Tools for Fraud Prevention

COREDO’s arsenal includes the implementation of comprehensive anti-fraud systems, PCI DSS compliance automation, integration of blacklist merchants, and real-time transaction monitoring. Example: for a betting client, a risk profiling system was implemented, reducing fraud transaction levels by 35% in the first quarter.

High-risk Acquiring Metrics

To assess the effectiveness of high-risk acquiring, the following metrics are used:

  • Chargeback ratio (share of returns)
  • Approval rate (share of successful transactions)
  • Fraud rate (level of fraud)
  • Rolling reserve turnover
  • Acquiring ROI (return on investment in payment infrastructure)
The COREDO team recommends implementing regular audits of these indicators and building analytics based on integration with CRM and payment gateways.

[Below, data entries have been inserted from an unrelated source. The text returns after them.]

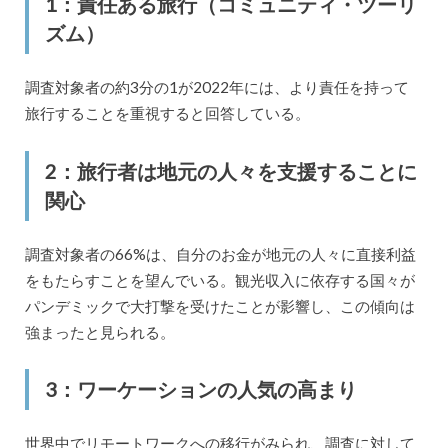
1：責任ある旅行（コミュニティ・ツーリ
ズム）
調査対象者の約3分の1が2022年には、より責任を持って
旅行することを重視すると回答している。
2：旅行者は地元の人々を支援することに
関心
調査対象者の66%は、自分のお金が地元の人々に直接利益
をもたらすことを望んでいる。観光収入に依存する国々が
パンデミックで大打撃を受けたことが影響し、この傾向は
強まったと見られる。
3：ワーケーションの人気の高まり
世界中でリモートワークへの移行がみられ、調査に対して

International Internet Acquiring for Business

Scaling a high-risk business requires a strategic approach to choosing payment solutions, jurisdictions, and technologies. International internet acquiring allows for market expansion, organizing multi-currency payments, and integrating white-label solutions for different regions.

COREDO’s practice has shown: successful scaling is possible only with a flexible architecture of payment systems, automation of compliance procedures, and competent management of the rolling reserve. Long-term consequences of choosing the wrong PSP: account blockages, loss of clients, and reputational risks.

Practical Conclusions and Recommendations

Risk/Problem Solution/Tool
High commissions Optimization of structure, choosing PSP
Frequent chargebacks Chargeback management, anti-fraud
Complexities with KYC/AML Automation, due diligence
Refusals in acquiring alternative jurisdictions, PSP
Fraud Fraud prevention, PCI DSS

Tips for Entrepreneurs

  1. Conduct thorough business risk profiling before applying for acquiring.
  2. Prepare a complete set of documents for the merchant account, including AML/KYC policy.
  3. Choose PSP and acquiring bank with niche experience and international regulator licensing.
  4. Integrate acquiring with CRM and automate transaction monitoring.
  5. Regularly analyze efficiency metrics and adapt rolling reserve management strategies.

Checklist for Launching Acquiring for High-risk Business

  • Analysis of jurisdictions and selection of the registration country
  • Preparation of incorporation documents and licenses
  • Development and implementation of AML/KYC policies
  • Selection and integration of PSP/acquiring bank
  • Implementation of anti-fraud systems and PCI DSS compliance
  • Staff training and regular audit of processes
Acquiring for high-risk business is not only a challenge but also an opportunity for growth if you build a strategy based on a deep understanding of risks, legal requirements, and modern technologies. COREDO’s experience shows: a comprehensive approach, transparency, and flexibility are key to sustainable development and scaling international projects.